Soon after the sandwiches, cakes and lemonade had been disposed of, the Boy Scouts set out for home, agreeing to meet the major next morning after breakfast.

They had not gone many steps from the house when Tubby stopped as suddenly as if he had been shot.

"Gingersnaps!" he exclaimed. "I've just thought of something."

"Goodness! Must hurt," jeered Merritt unsympathetically.

"No--that is, yes--no, I mean," sputtered the fat boy. "Say, fellows, I heard this afternoon that Sam Phelps from Aquebogue told a fellow in the village that he had seen Freeman Hunt over there this morning."

"You double-dyed chump," exclaimed Rob, who was walking a way with them, "and you never said anything about it. If Freeman was there, I'll bet his father was, too, and that's where those two men have gone."

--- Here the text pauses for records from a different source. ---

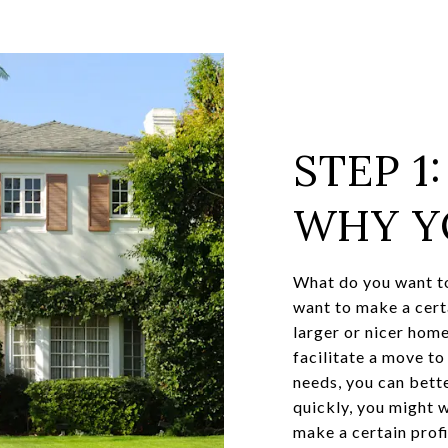
STEP 1
WHY Y
What do you want to
want to make a cert
larger or nicer home
facilitate a move t
needs, you can bette
quickly, you might w
make a certain prof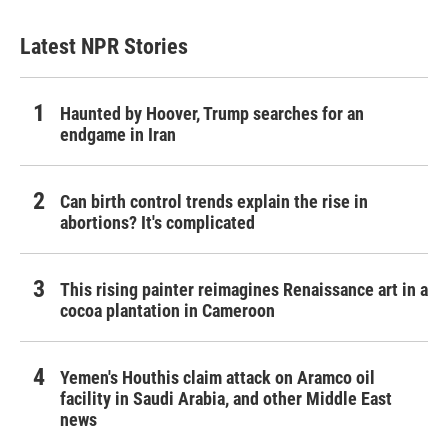
Latest NPR Stories
Haunted by Hoover, Trump searches for an
endgame in Iran
Can birth control trends explain the rise in
abortions? It's complicated
This rising painter reimagines Renaissance art in a
cocoa plantation in Cameroon
Yemen's Houthis claim attack on Aramco oil
facility in Saudi Arabia, and other Middle East
news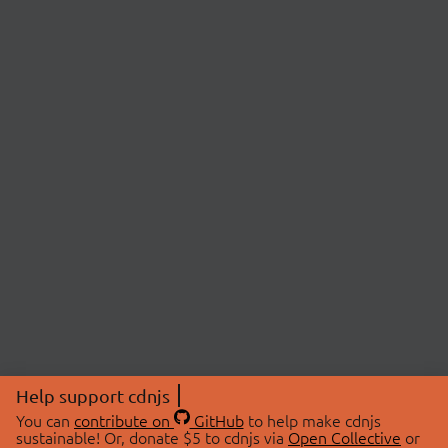
Help support cdnjs
You can
contribute on
GitHub
to help make cdnjs
sustainable! Or, donate $5 to cdnjs via
Open Collective
or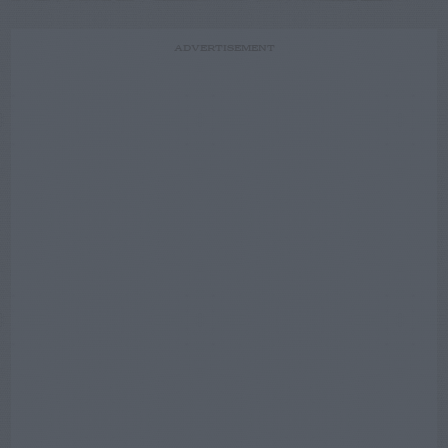
ADVERTISEMENT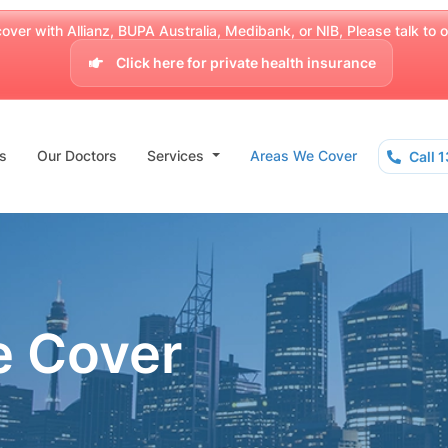
over with Allianz, BUPA Australia, Medibank, or NIB, Please talk to our
Click here for private health insurance
s
Our Doctors
Services
Areas We Cover
Call 
e Cover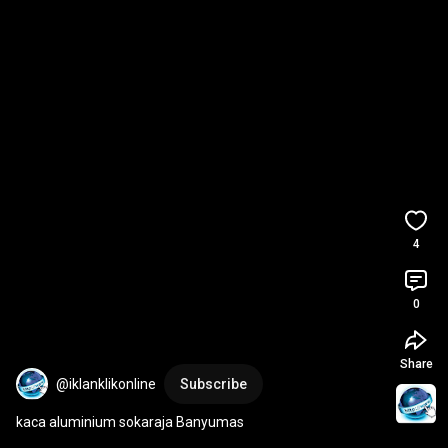
4
0
Share
@iklanklikonline
Subscribe
kaca aluminium sokaraja Banyumas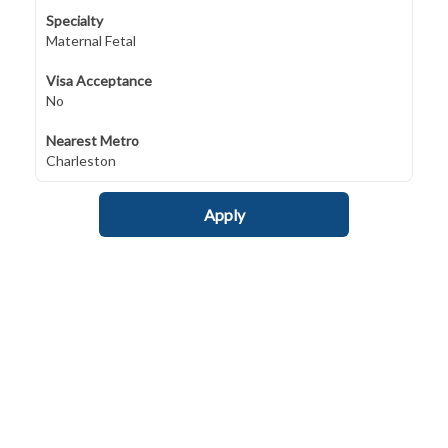
Specialty
Maternal Fetal
Visa Acceptance
No
Nearest Metro
Charleston
Apply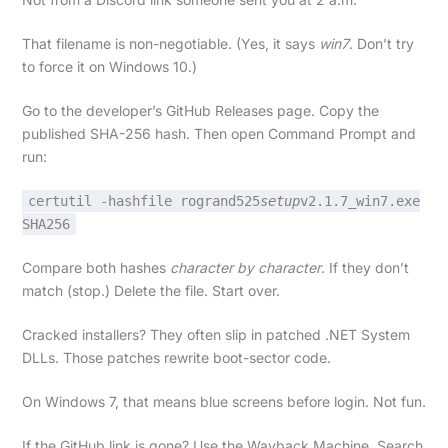
That filename is non-negotiable. (Yes, it says
win7
. Don’t try
to force it on Windows 10.)
Go to the developer’s GitHub Releases page. Copy the
published SHA-256 hash. Then open Command Prompt and
run:
certutil -hashfile rogrand525
setup
v2.1.7_win7.exe
SHA256
Compare both hashes
character by character
. If they don’t
match (stop.) Delete the file. Start over.
Cracked installers? They often slip in patched .NET System
DLLs. Those patches rewrite boot-sector code.
On Windows 7, that means blue screens before login. Not fun.
If the GitHub link is gone? Use the Wayback Machine. Search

"Gee whiz, if they have they must be there yet, then!" exclaimed Merritt, excitedly, "unless they left by automobile."

"How's that?" demanded Rob.

"It's this way. There was no train after those chaps took the wallet, till almost eight o'clock. They must have hidden in the woods and caught it some place below, unless Si arrested them."

"He'd have been at the house to get the reward if he had," rejoined Rob.

"Very well, then. He didn't catch them, and if the Hunts are at Aquebogue, that's where they've gone."